### What the task asks
The output is the lines below from the one with "Autres pages de recherche" through the one with "Appartement à vendre en Evere", both included, printed exactly and with no other line.

Collected data entries
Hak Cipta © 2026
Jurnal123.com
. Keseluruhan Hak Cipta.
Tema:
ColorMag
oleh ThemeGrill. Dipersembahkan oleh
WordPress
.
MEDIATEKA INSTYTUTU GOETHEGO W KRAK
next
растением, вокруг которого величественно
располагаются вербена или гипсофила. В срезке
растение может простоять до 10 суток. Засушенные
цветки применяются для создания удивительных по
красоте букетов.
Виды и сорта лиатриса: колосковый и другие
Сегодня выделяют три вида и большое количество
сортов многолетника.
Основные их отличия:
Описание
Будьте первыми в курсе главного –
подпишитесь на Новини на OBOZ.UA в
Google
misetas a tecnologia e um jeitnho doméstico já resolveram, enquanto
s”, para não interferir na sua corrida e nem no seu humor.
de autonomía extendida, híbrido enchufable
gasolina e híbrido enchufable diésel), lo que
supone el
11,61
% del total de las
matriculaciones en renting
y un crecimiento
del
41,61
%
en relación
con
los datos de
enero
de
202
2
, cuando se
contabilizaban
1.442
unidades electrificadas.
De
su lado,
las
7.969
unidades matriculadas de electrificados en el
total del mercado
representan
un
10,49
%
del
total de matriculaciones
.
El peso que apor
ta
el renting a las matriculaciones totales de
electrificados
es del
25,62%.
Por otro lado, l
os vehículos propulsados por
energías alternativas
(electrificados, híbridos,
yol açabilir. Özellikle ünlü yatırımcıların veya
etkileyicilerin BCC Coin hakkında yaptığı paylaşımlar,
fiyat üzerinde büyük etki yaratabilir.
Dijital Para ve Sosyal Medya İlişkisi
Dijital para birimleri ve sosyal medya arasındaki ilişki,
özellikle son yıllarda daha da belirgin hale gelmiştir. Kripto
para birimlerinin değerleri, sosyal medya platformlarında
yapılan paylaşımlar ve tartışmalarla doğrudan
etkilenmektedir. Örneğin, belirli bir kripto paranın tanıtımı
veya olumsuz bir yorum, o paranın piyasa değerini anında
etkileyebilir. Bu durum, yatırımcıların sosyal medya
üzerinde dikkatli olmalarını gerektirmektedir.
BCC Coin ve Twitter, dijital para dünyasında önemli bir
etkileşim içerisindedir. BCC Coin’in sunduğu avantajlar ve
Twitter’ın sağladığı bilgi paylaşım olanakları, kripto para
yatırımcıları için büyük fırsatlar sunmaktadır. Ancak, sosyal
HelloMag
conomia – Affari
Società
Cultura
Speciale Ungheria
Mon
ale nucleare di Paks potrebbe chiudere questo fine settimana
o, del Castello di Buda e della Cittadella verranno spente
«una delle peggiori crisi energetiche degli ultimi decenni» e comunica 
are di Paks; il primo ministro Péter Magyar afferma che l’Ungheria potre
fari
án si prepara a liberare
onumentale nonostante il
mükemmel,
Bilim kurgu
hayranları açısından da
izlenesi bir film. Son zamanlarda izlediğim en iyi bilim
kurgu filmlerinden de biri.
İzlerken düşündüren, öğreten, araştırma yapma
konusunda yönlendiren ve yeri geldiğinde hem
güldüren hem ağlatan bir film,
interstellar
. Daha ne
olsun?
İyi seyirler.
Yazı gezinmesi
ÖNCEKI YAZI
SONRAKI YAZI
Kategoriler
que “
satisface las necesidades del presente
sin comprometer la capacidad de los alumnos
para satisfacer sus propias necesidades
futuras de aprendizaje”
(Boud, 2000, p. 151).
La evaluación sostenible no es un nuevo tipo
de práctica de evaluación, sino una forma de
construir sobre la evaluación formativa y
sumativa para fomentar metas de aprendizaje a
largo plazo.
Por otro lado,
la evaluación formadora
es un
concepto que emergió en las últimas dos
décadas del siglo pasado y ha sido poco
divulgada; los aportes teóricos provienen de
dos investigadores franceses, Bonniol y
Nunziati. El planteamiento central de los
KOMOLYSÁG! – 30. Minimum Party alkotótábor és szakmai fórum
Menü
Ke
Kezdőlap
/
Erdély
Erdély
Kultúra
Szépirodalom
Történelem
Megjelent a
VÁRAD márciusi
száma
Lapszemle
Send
==
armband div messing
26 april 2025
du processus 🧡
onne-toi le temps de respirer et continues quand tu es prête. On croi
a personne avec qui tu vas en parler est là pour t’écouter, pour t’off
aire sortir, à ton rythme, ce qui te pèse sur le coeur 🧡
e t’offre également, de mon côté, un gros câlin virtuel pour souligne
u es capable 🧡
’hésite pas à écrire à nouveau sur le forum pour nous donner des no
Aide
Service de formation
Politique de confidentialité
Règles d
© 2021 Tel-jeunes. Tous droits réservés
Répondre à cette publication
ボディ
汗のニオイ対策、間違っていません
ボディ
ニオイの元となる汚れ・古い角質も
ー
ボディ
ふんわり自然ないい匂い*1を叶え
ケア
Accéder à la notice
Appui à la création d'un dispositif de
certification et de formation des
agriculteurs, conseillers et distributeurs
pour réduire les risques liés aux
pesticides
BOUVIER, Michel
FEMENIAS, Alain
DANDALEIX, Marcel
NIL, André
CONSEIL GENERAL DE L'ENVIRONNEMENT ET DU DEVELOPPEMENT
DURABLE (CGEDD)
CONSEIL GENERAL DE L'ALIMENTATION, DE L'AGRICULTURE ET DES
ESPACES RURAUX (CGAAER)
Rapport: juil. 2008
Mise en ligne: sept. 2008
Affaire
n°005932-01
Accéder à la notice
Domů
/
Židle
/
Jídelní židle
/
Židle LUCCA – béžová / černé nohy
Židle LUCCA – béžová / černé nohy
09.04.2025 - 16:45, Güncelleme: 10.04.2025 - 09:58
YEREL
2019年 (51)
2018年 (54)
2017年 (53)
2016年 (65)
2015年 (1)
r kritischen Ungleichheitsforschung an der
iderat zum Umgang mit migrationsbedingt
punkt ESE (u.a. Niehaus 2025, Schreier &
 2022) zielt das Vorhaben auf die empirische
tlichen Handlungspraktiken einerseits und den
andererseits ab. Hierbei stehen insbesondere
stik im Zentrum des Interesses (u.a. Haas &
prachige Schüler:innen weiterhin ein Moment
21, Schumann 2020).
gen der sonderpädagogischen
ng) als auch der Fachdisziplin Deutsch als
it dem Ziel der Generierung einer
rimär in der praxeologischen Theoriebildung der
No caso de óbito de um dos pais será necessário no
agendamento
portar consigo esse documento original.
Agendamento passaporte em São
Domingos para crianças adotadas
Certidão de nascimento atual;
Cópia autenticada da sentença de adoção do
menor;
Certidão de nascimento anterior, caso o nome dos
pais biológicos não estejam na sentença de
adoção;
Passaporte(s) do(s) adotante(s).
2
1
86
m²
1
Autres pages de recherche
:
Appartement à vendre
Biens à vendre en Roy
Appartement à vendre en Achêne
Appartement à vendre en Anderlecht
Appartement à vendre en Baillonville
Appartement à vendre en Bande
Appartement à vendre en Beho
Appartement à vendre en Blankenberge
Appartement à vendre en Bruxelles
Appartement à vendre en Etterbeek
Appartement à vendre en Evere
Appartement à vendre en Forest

### Solution to this problem
Autres pages de recherche
:
Appartement à vendre
Biens à vendre en Roy
Appartement à vendre en Achêne
Appartement à vendre en Anderlecht
Appartement à vendre en Baillonville
Appartement à vendre en Bande
Appartement à vendre en Beho
Appartement à vendre en Blankenberge
Appartement à vendre en Bruxelles
Appartement à vendre en Etterbeek
Appartement à vendre en Evere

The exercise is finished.